Já a lista dos pedidos de condenação é rigorosa: anular o ato administrativo que concedeu o alvará de localização e funcionamento à indústria; proibir a aprovação de futuros licenciamentos que violem o Plano Diretor; fixar multa diária em caso de descumprimento de decisão judicial; e impor indenização pelo passivo ambiental promovido, em favor do Fundo para Reconstituição dos Bens Lesados (FRBL) e ao Fundo do Meio Ambiente, em valor não inferior a R$ 1 milhão, a ser pago, de forma solidária, pela Puraforte e pela prefeitura de Agronômica.

Entretanto, o documento termina dizendo: “o Ministério Público informa que possui interesse na conciliação”.

Polêmicas à parte, agora, resta aguardar a sentença judicial.

Sede da Puraforte – no bairro Centro, em Agronômica. (Foto: Alto Vale Agora/Arquivo)

Perguntas

Afinal, por que os vereadores da Câmara Municipal – situada na mesma rua, perto da empresa –, e igualmente sujeitos à fumaça e ao mau cheiro não exerceram seu papel de fiscalizadores e protetores da comunidade a tempo?
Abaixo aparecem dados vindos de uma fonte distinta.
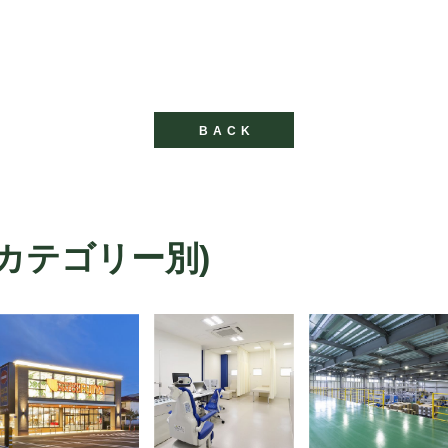
BACK
カテゴリー別)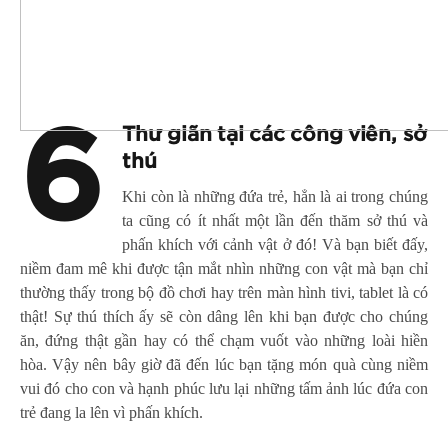
6
Thư giãn tại các công viên, sở
thú
Khi còn là những đứa trẻ, hẳn là ai trong chúng
ta cũng có ít nhất một lần đến thăm sở thú và
phấn khích với cảnh vật ở đó! Và bạn biết đấy,
niềm đam mê khi được tận mắt nhìn những con vật mà bạn chỉ
thường thấy trong bộ đồ chơi hay trên màn hình tivi, tablet là có
thật! Sự thú thích ấy sẽ còn dâng lên khi bạn được cho chúng
ăn, đứng thật gần hay có thể chạm vuốt vào những loài hiền
hòa. Vậy nên bây giờ đã đến lúc bạn tặng món quà cùng niềm
vui đó cho con và hạnh phúc lưu lại những tấm ảnh lúc đứa con
trẻ đang la lên vì phấn khích.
Por que o executivo insiste em manter, de modo irregular, a fábrica no local? Seria medo de perder receita se ela fechar – ou o real motivo poderia ser alguma dívida política?

Para encerrar, é importante dizer: se houver condenação, parte do dinheiro deverá sair dos cofres públicos – e não do bolso do prefeito, denunciado como favorecedor da irregularidade pelo MP. Já pensou?

Democraticamente, o espaço no portal Alto Vale Agora permanece aberto para eventuais manifestações dos citados nesta reportagem.

Localizada na mesma rua, Câmara de Vereadores fica bem perto da indústria de rações. (Foto: Divulgação)
Imagem interna da fábrica que foi denunciada à Justica. (Captura de Tela: YouTube/Arquivo)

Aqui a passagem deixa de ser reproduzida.